Technology can be a blessing and a curse. For me, a baby monitor was more of a curse.

My friends said having a high-quality monitor with a clear picture and sound was crucial for parenting. My husband and I spent hours reading reviews and debating different models before selecting one for our first daughter.

We positioned it in her nursery so that we could clearly see her as she slept or rolled around in her crib, and the monitor became a pseudo-safety blanket for me.

I would constantly check the monitor even though I could hear her cry from anywhere in the house. At night, I would leave the volume turned up high so that I could hear every rustle of her diaper and every cough, whimper, or wail despite her bedroom being mere feet from mine.

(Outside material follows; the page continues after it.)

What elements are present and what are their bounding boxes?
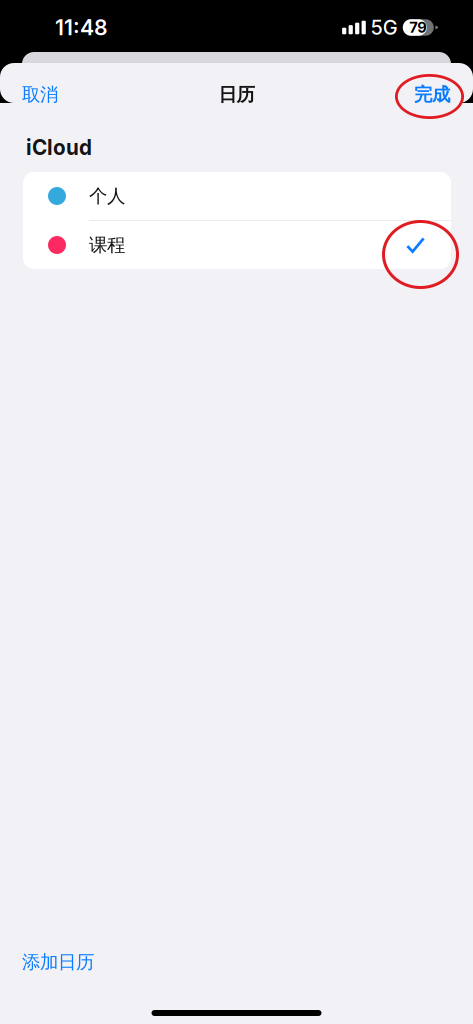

My obsession with the monitor was probably a coping mechanism due to postpartum depression and anxiety. After starting antidepressants and becoming further removed from the newborn days, I started to see that all of the checking was just fueling my anxiety and was not productive.

When my second daughter was born, I only used the monitor for a few months

I didn’t purposely set out to stop using a baby monitor with my second daughter, but I kept forgetting to charge it. As a tired new mom of two under two, it felt like too much of an effort to go up a flight of stairs to get the charger.

For a while, I used the monitor when I remembered to charge it and didn’t when I had forgotten. I felt guilty at first that I couldn’t see my youngest on the camera, but I reminded myself that my parents’ generation had relied purely on audio monitors and that I could always hear her cry. As the weeks went by, the balance of time that I had the monitor vs. not slowly dwindled until it was rare to have it on.

I realized the monitor wouldn’t help prevent SIDS

Part of my obsession with the monitor was worrying that one of my babies would die of Sudden Infant Death Syndrome or SIDS. I thought if I was constantly watching the screen I would be able to detect a change in my sleeping baby and be able to prevent anything bad from happening.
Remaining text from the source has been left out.